For this barley bread, I used the Whey Sourdough recipe from Emmanuel Hadjiandreou's How to Make Bread, a book I already blogged about here and here. At Emmanuel's suggestion (when we talked on the phone back in April after I found an error in one of the recipes), I substituted half Greek yogurt and half milk for the whey (which I didn't have) and, mindful of Andrew's recommendation, I replaced 20% of the white flour by whole grain barley flour (hulless variety).  The resulting bread was delicate and flavorful with a slightly fermented taste (very different from regular sourdough) which I find utterly seductive. Not a memory-trigger like the old-fashioned sucre d'orge but definitely a keeper and maybe a memory-maker for the kids and grand-kids in our life! What could be sweeter than that?


Ingredients:
  • 160 g white sourdough starter
  • 150 g milk (I used 2% milkfat)
  • 150 g plain Greek yogurt (mine was 0% fat but regular fullfat Greek yogurt would work fine)
  • 200 g all-purpose unbleached flour (Hadjiandreou uses bread flour with a higher gluten percentage but I had none on hand.
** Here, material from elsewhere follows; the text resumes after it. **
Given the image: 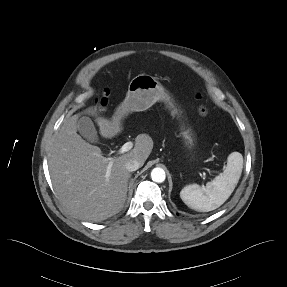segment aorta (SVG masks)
<instances>
[{"mask_svg": "<svg viewBox=\"0 0 287 287\" xmlns=\"http://www.w3.org/2000/svg\"><path fill=\"white\" fill-rule=\"evenodd\" d=\"M151 178L154 182H157V183H162L165 181V178H166V174H165V171L162 169V168H154L152 171H151Z\"/></svg>", "mask_w": 287, "mask_h": 287, "instance_id": "762f6f07", "label": "aorta"}]
</instances>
I might have gotten a more open crumb if I had used that)
  • 120 g  all-purpose unbleached flour (again he uses bread flour)
  • 100 g barley flour
  • 10 g salt (Hadjiandreou uses 8 g)
Method: (adapted from the book)
  1. In a large mixing bowl, mix starter, yogurt and milk with a wooden spoon until well combined
  2. Add 200 g of all-purpose flour and mix well. Cover and let ferment overnight in a cool place (it should show tiny bubbles 12 hours later when ready)
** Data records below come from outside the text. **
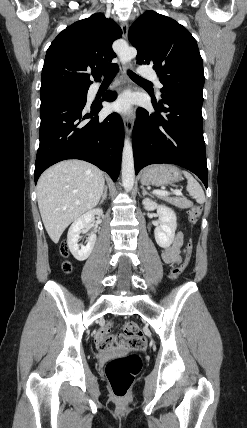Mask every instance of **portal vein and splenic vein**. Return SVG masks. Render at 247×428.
Listing matches in <instances>:
<instances>
[{
    "mask_svg": "<svg viewBox=\"0 0 247 428\" xmlns=\"http://www.w3.org/2000/svg\"><path fill=\"white\" fill-rule=\"evenodd\" d=\"M153 193L157 194V195H161V196H165V195L169 194L167 191H163V190H154ZM173 194L181 196L182 192L180 190L176 189V190L173 191Z\"/></svg>",
    "mask_w": 247,
    "mask_h": 428,
    "instance_id": "1",
    "label": "portal vein and splenic vein"
}]
</instances>
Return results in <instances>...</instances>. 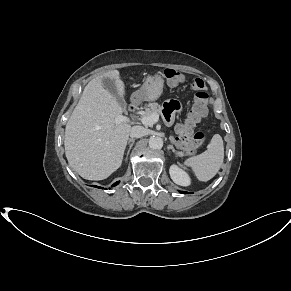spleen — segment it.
Here are the masks:
<instances>
[{"label": "spleen", "instance_id": "1", "mask_svg": "<svg viewBox=\"0 0 291 291\" xmlns=\"http://www.w3.org/2000/svg\"><path fill=\"white\" fill-rule=\"evenodd\" d=\"M223 160V140L219 134H215L207 146V150L200 155L187 159L184 165L192 168L198 180L206 182L217 174Z\"/></svg>", "mask_w": 291, "mask_h": 291}]
</instances>
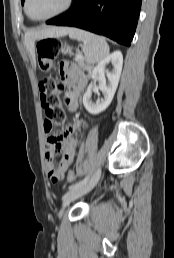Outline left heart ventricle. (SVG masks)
<instances>
[{
	"instance_id": "left-heart-ventricle-1",
	"label": "left heart ventricle",
	"mask_w": 174,
	"mask_h": 258,
	"mask_svg": "<svg viewBox=\"0 0 174 258\" xmlns=\"http://www.w3.org/2000/svg\"><path fill=\"white\" fill-rule=\"evenodd\" d=\"M66 0H29L28 11L34 18L52 14L63 7Z\"/></svg>"
}]
</instances>
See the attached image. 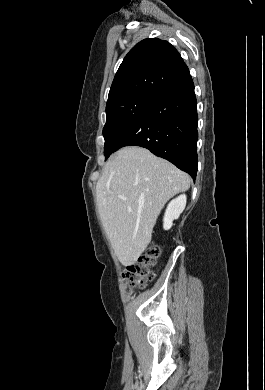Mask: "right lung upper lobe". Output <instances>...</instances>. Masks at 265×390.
<instances>
[{
  "mask_svg": "<svg viewBox=\"0 0 265 390\" xmlns=\"http://www.w3.org/2000/svg\"><path fill=\"white\" fill-rule=\"evenodd\" d=\"M187 74L188 67L174 46L158 38L144 39L121 63L106 106L134 95L157 97Z\"/></svg>",
  "mask_w": 265,
  "mask_h": 390,
  "instance_id": "right-lung-upper-lobe-1",
  "label": "right lung upper lobe"
}]
</instances>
  3. In a smaller bowl, mix 120 g of all-purpose flour, the barley flour and the salt
  4. Add to fermented mix and mix by hand until it comes together
  5. Cover and let stand for 10 minutes
  6. After 10 minutes, stretch and fold the dough inside the bowl by going twice around the bowl with four stretches and foldings at each 90° turn (8 stretches/foldings in all)
  7. Let rest 10 minutes again, covered. Repeat twice
  8. Complete a fourth stretch and fold cycle and let the dough rest one hour, covered
  9. Ligthly flour a work surgace and put the dough on it
  10. Shape into a smooth, rounded disc
  11. Dust a proofing basket with flour and lay the dough inside
  12. Let it rise until double the size (which will take between 3 and 6 hours)
  13. When ready, transfer dough to a non-preheated Dutch oven (using a large piece of parchment paper as a sling to carry the dough) and replace the lid on the Dutch oven
  14. Bake in non-preheated oven set at 475°F/246°C for 35 minutes
  15. Remove Dutch oven from oven and bread from Dutch oven (exercising caution as both will be very hot)
  16. Replace bread in oven, turn oven temperature down to 435°F/224°C and bake for another 20 minutes or so, until the boule is golden and makes a satisfying hollow sound when thumped on the bottom
  17. Enjoy!
The Barley Bread can also be baked the usual way in a hot oven. I just find the unheated Dutch oven/oven method works wonders with boules and it saves having to preheat the oven for an extended length of time.
The Barley Bread is going to Susan for this week's issue of Yeastspotting.